Child Assessment & Testing - Emotional Disorder and Trauma

Child Assessment & Testing - Emotional Disorder and Trauma

Emotional disorders are difficult to recognise in children and adolescents. Children find it difficult to verbalise their problems and some emotions, such as unhappiness or irritability, which are often dismissed by adults as a normal part of growing up. Contextual factors that influence the development of emotional disorders can be ignored by adults and children's emotional expressions may be seen as independent events.

While experiencing anger, sadness, fear and so on is normal part of learning about emotions and their regulation, some children experience intense emotional reactions that fall outside the normal range. The main childhood emotional disorders are major depression, anxiety disorders and trauma. Comprehensive Psychological Assessment Centre offers clinical/diagnostic assessments to help recognise and treat these disorders.

CHILDHOOD DEPRESSION

With a few exceptions, the symptoms of major depression in children are generally the same as in adults. These include persistent depressed mood, change in appetite, loss of interest in previously enjoyed activities, sleep difficulties, reduced energy level, frequent fatigue, feelings of guilt and worthlessness, reduced ability to concentrate and possible thoughts of suicide and self-harm.

Some of the symptoms of depression in children are slightly different from the adult form and/or require additional attention:

First, in adults one of the most important sign of depression is the loss of interest in previously enjoyed activities. With children, it should be noted that as they develop their interests change, so losing interest must be related to an activity that a child would normally still likely to enjoy.

Second, change in appetite and sleep patterns in children often involve an increase rather than a decrease. Children with depression may sleep more than usual and may over eat.

Finally, sadness may not be apparent among children suffering from depression. Instead children may act cranky, irritable and angry.

ANXIETY DISORDERS

The main forms of anxiety disorders in children are separation anxiety and posttraumatic stress. Both can co-occur with other childhood disorders, particularly externalising behaviour.

Separation Anxiety
Children with separation anxiety typically become very anxious when they are away from home or parents. For these children separation from the safety of home and parents is intolerable and they react strongly. The key characteristics are irrational fears that the parents will be harmed in some way or that the child will be abandoned by them. The worries and fears are more intense when a child is separated from the parents or required to separate from them. The anxiety reactions often involve:

  • Refusal to attend childcare, pre-school or school. The anxiety is not associated with the school or childcare facility, but with the inability to separate from parents.

  • Psychosomatic symptoms. Children with separation anxiety often become physically ill when they are required to go to childcare or school. They may experience headaches, nausea or vomiting. Monday mornings or the first attendance day during the week are often the most difficult times.

  • Reluctance or inability to sleep over at a friend's place or attend camps or overnight trips without the parents.

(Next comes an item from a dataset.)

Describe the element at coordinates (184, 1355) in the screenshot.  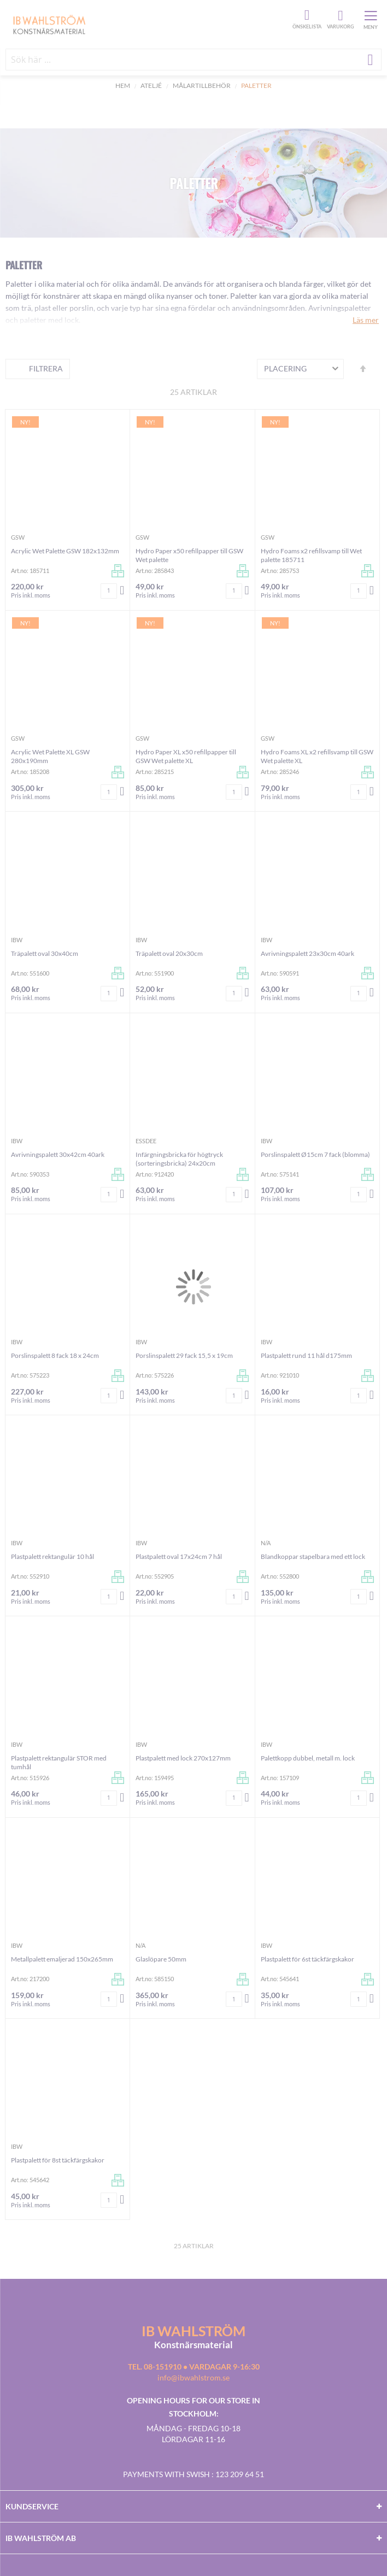 I see `Porslinspalett 29 fack 15,5 x 19cm` at that location.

  • Persistent worry about harm to the parents when separated (e.g., accidents, burglary, murder, natural disasters...etc). Preoccupation with the worries and vivid fantasies about them.

  • Difficulty coping with the parents going out, whether staying with a baby sitter or older siblings. Children with separation anxiety may require detailed descriptions about the place where the parents are going to, how long they intend to stay, when are they going to be home and so on.

  • Recurring difficulty falling asleep. Children with separation anxiety need the company of their parents when go to bed and cannot fall asleep on their own.

Separation anxiety is relatively common and affect about 4% of children. While young children often experience separation anxiety, the condition peaks around early adolescence. Both boys and girls are affected, but girls experience it slightly more often.

Posttraumatic Stress
Reactions to trauma in children is very different from the adult experiences of traumatic stress. Generally, posttraumatic stress is characterised by the three symptom clusters of 1) recurring recollections of the trauma, 2) avoidance of any trauma related cues, and 3) persistent physiological hyperarousal. While adults more likely to express distress verbally, children, particularly young children, show a combination of problems.

Children typically show symptoms of hyperarousal through impulsivity, distractibility and attentional problems. Recollections of the traumatic incident may present through aggressive play, emotional numbing, avoidance of others and sleep problems. Additionally, children may experience sudden developmental regression or "return to a younger stage".

In the absence of clear knowledge about the traumatic incident, stress reactions in children can be misleading. Symptoms of hyperarousal may be interpreted as ADHD or conduct problems, whereas emotional experiences may be seen as childhood depression. In some cases parents can also misjudge their children's symptoms. Exposure to family violence and severe arguments during the early years may stay with children and may manifest through behavioural symptoms. Failing to recognise the connection between events in children's lives and later difficulties could lead to misdiagnoses and inaccurate treatment goals. A detailed diagnostic assessment by one of our expert child psychologists is the first step to make sure that children suffering from posttraumatic stress receive appropriate intervention.